• _Your objective_:
The expected output is each line below containing "レッスン漫画", copied in full.
....
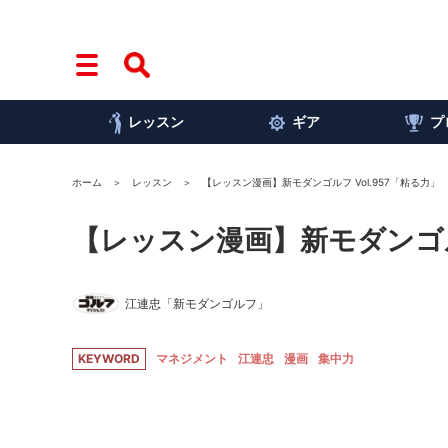
レッスン
ギア
プ
ホーム
レッスン
【レッスン漫画】新モダンゴルフ Vol.957「粘る力」
【レッスン漫画】新モダンゴルフ
江連忠「新モダンゴルフ」
KEYWORD
マネジメント
江連忠
漫画
集中力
....
• _Reply_:
【レッスン漫画】新モダンゴルフ Vol.957「粘る力」
【レッスン漫画】新モダンゴルフ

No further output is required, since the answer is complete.